━━ Provided material

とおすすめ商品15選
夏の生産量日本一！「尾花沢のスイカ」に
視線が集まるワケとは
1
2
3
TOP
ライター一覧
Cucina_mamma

━━━━
━━ Provided material

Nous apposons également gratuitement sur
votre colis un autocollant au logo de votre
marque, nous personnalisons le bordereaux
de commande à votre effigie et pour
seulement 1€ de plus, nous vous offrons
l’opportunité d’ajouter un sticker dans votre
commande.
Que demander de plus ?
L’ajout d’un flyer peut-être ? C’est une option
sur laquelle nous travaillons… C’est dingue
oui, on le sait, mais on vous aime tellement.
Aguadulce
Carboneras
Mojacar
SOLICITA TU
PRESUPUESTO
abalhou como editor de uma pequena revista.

━━━━
━━ Provided material

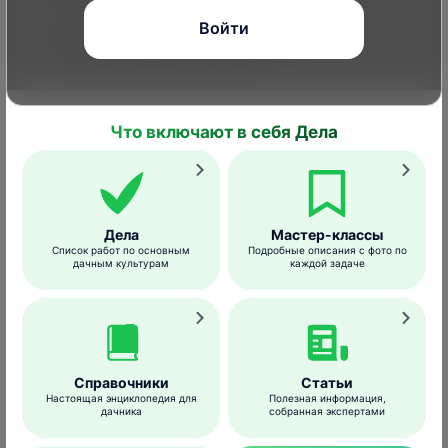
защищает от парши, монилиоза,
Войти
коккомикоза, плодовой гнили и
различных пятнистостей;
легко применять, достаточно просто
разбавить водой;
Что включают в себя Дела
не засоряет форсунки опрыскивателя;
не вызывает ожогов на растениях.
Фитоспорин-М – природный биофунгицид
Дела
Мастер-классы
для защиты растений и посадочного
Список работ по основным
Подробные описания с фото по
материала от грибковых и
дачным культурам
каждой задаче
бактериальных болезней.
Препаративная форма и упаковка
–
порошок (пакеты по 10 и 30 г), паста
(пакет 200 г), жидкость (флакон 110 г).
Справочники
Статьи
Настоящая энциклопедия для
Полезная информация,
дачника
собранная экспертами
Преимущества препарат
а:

━━━━

#### What needs to be done
Every line in the entries above that mentions the word "plus" must be shown.

#### Output below
seulement 1€ de plus, nous vous offrons
Que demander de plus ?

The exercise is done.